NOTE: The information
on Lockheed Martin and Chevron's links to the administration came
from "The Public I" the investigative arm of the Center for Public
Integrity, which can be accessed at www.public-i.org.
In this update:
I. PAUL WOLFOWITZ, Deputy Secretary of Defense
II. RUMSFELD's CORPORATE SLANT: Other Pentagon
Appointments including Gordon England, Secretary of the Navy;
James Roche, Secretary of the Air Force; Thomas White, Secretary
of the Army
III. WALTER KANSTEINER, Assistant Secretary
of State for Africa
IV. Updates to our recent profiles - OTTO
REICH, Assistant Secretary of State for Western Affairs and JOHN
BOLTON, Undersecretary of State for Arms Control, Non-Proliferation
and International Security.
V. Press Coverage of Deadly Legacy Report
I.
PAUL WOLFOWITZ, Deputy Secretary of Defense
On the campaign
trail in June 1999, Bush tried to counter media characterizations
of himself as a foreign policy novice by saying, "if the East Timorians
decide to revolt, I'm sure I'll have a statement."
It's East Timorese,
George.
His choice of
Paul Wolfowitz as the day-to-day manager of the Pentagon puts Asia
on the front burner of American foreign policy and allows the President
to seem knowledgeable and well prepared on an area of the world
of which he lacks detailed knowledge (to put it as politely as possible).
Wolfowitz fills the gap.
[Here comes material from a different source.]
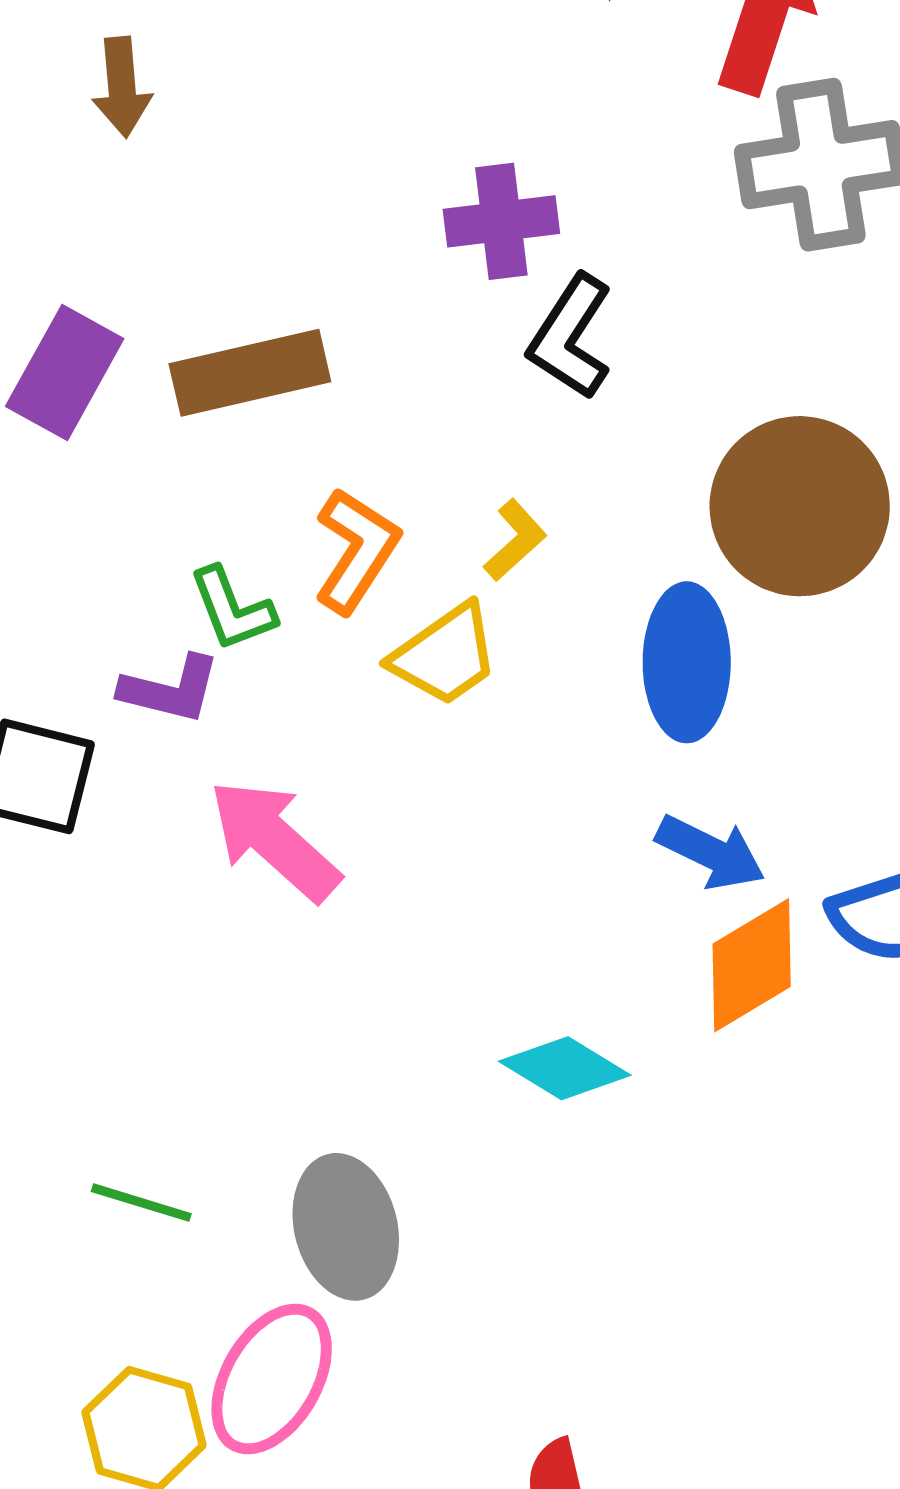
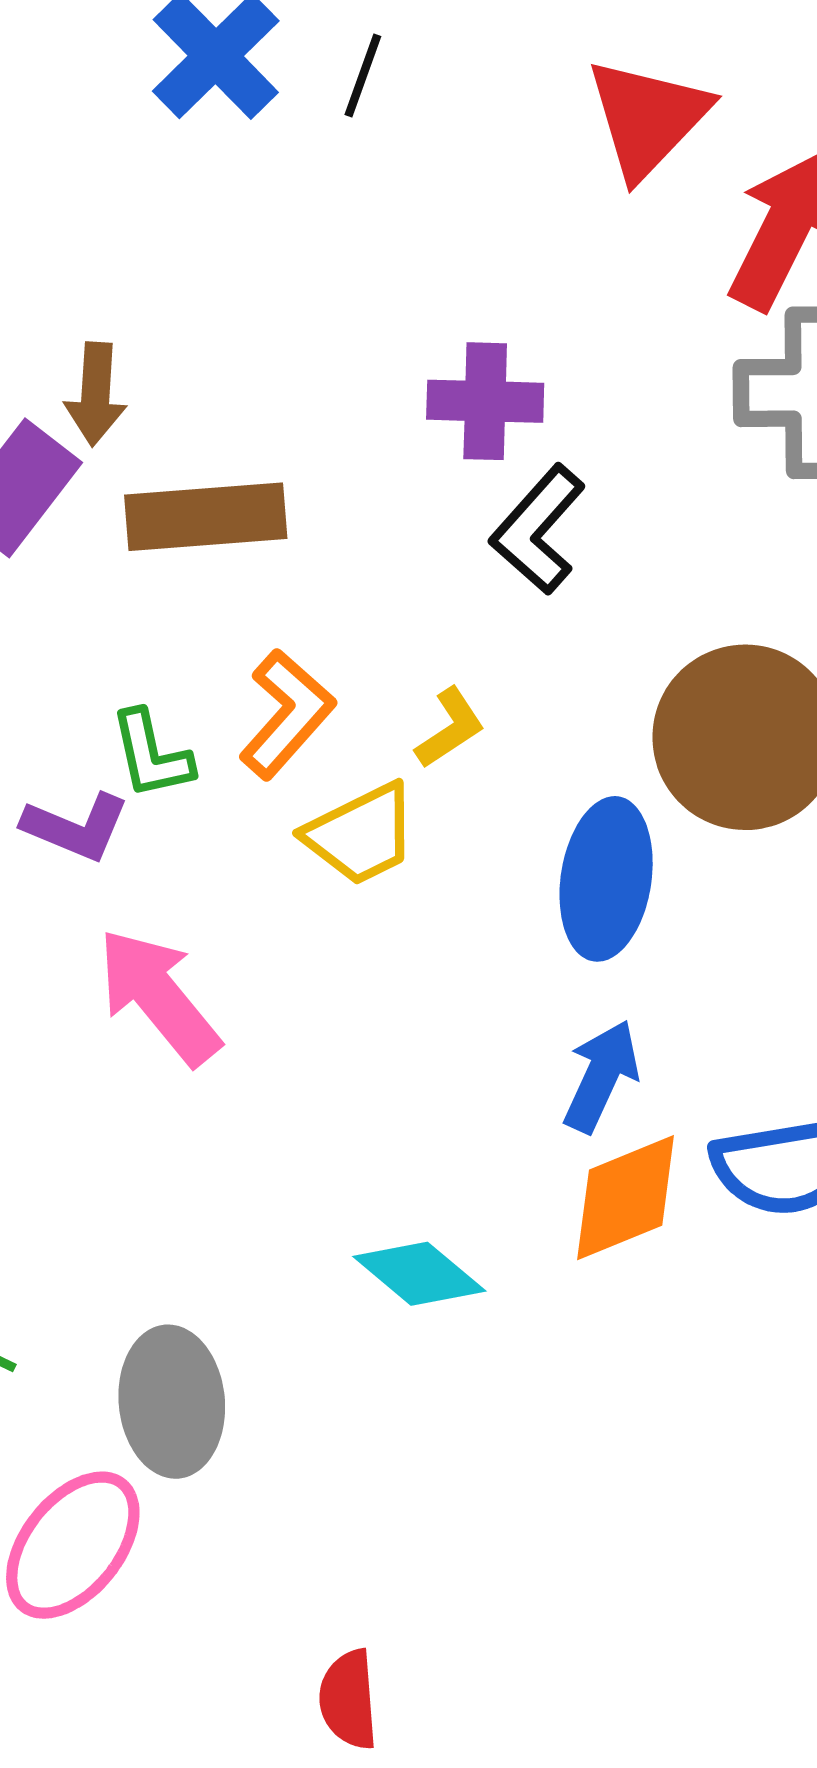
brown arrow: (122, 87) -> (96, 394), moved
blue arrow: (711, 852) -> (601, 1076), turned -100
He is an expert in Asian affairs and comes
to the Pentagon from a prestigious post at one of the most prestigious
universities in the world-- Dean and Professor of International
Relations at Johns Hopkins School of Advanced International Studies
in Washington.
Like many of
Bush's other picks, Wolfowitz is no stranger to Washington. In the
last 30 years he has held an enviable number of official posts under
Carter, Reagan, Bush the Elder and now under George W. Bush.
Wolfowitz is
a hard-line insider whose core beliefs reflect a pro-business, pro-military
slant. He is an ardent missile defense booster who served on the
1998 Rumsfeld Commission on the ballistic missile threat to the
United States and advocates getting out of the ABM treaty by any
means necessary. He said that moving forward with missile defense
within the confines of the ABM treaty is like defending ourselves
"with one hand tied behind our back and four fingers of the other
hand tied together."
Bush's speech
on May 1st in which he called for a "new framework" to replace the
ABM "which enshrines the past," make it clear that Wolfowitz's views
are right at home. In the speech, President Bush emphasized consultations
with allies and friends about missile defense, and chose Wolfowitz
to head the delegation to Russia. It is unlikely that the Putin
and the Russian Duma will interpret this choice indicative of good
will in light of Wolfowitz's recent insulting and accusatory comments
about the former superpower. In an interview in a British newspaper,
Wolfowitz said of the Russians, "These people seem to be willing
to sell anything to anyone for money."
On U.S.-China
relations, Bush reversed a thawing trend with the spy plane fiasco
and the largest arms sales package to Taiwan in a decade, although
he wisely held off on the controversial AEGIS destroyers. Wolfowitz
is all for a cold shoulder towards China. He supports an independent
and robustly armed Taiwan, something that is anathema to China.
Unsurprisingly,
his appointment has been celebrated in the Taiwanese press. A quote
from the Taiwan Studies Institute tells why: "He worked for President
Reagan when the administration ignored China's demand that the United
States establish a deadline for stopping arms sales to Taiwan. And
he was serving in the first Bush administration for then-Defense
Secretary Dick Cheney when F-16 fighters were sold to Taiwan against
China's wishes." In 1999, Wolfowitz was one of 22 signatories to
letter urging Clinton and Congress to state "America's unequivocal
support for coming to Taiwan's defense in the event of an attack
by China and for the United States to provide Taiwan with defensive
weapons, including a theater missile system, to shield against a
possible [Chinese] missile attack."
Two years later
Wolfowitz is poised to do just that.
An April 2 2001
article in the New York Times described Wolfowitz as "the intellectual
architect in a steely, staunchly conservative triad that includes
a political overseer (his former boss, Vice President Dick Cheney)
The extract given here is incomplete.